Health Benefits of Yogurt
Other probiotics are often added to yogurt for their health effects. Some common ones are Lactobacillus acidophilus, Lactobacillus casei and Bifidus. These probiotics can help maintain the balance of bacteria necessary for a healthy digestive system, boost the immune system, shortening the length and severity of sickness, and may reduce eczema in babies.
When taking antibiotics, many people suffer unpleasant side effects such as diarrhea, intestinal pain and/or bloating. This is because some antibiotics upset the balance of bacteria in the digestive tract. Eating foods rich in probiotics may help relieve these side effects of antibiotics.

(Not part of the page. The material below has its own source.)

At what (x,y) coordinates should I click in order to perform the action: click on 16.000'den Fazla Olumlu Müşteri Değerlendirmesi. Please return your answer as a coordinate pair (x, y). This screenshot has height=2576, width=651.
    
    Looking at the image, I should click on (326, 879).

Yogurt is a component of the DASH (Dietary Approaches to Stop Hypertension) diet designed to reduce the risk of high blood pressure. This diet, which includes three servings a day of low-fat and fat-free milk, yogurt and cheese, and eight to ten servings daily of fruits and vegetables, has also been shown to reduce other risk factors for heart disease.

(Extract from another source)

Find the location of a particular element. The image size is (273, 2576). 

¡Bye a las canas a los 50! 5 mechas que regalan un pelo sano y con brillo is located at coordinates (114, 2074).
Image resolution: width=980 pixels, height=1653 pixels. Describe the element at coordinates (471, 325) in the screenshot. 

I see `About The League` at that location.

Yogurt and Lactose Intolerance
Many people who are lactose intolerant can enjoy yogurt. Yogurt contains lower amounts of lactose than milk because the lactose in yogurt is converted to lactic acid by the bacterial cultures. Various forms of lactic acid bacteria added when manufacturing yogurt, acidophilus milk and fermented milk products, such as kefir, can help lessen the effects of lactose intolerance.
Ways to eat Yogurt
Yogurt is extremely versatile. You can dip it, spread it, freeze it, add fruit to it or eat it plain. Here are some of the other ways you can enjoy yogurt:
- Make a breakfast parfait by layering yogurt, dry cereal or granola, and topping with your favorite fruit
- Top waffles or pancakes with yogurt and sliced strawberries
- Enjoy a mid-day snack by blending yogurt, fruit and juice to make a delicious smoothie
- Dip raw vegetables in plain yogurt
- Use yogurt for salad dressing and dips
- Serve plain yogurt on quesadillas, tacos, soups and chili—as an alternative to sour cream
There are a wide range of yogurt flavors available and with texture options running from creamy custard-style to drinkable liquids. You can enjoy yogurt as a part of a meal, for dessert or for a snack.